**EXERCISE**.
Pictures are to be left out, but please repeat each record exactly.

- Opening Delimiter -

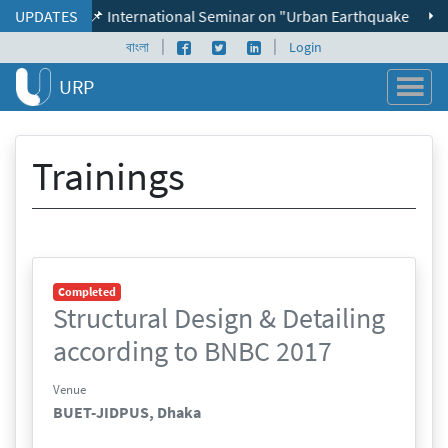
Skip to content
UPDATES
📌 International Seminar on "Urban Earthquake Resilien
|
|
Facebook page
Twitter profile
LinkedIn profile
বাংলা
Login
URP
Trainings
Completed
Structural Design & Detailing
according to BNBC 2017
Venue
BUET-JIDPUS, Dhaka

- Closing Delimiter -

**TASK SOLUTION**.
Skip to content
UPDATES
📌 International Seminar on "Urban Earthquake Resilien
|
|
Facebook page
Twitter profile
LinkedIn profile
বাংলা
Login
URP
Trainings
Completed
Structural Design & Detailing
according to BNBC 2017
Venue
BUET-JIDPUS, Dhaka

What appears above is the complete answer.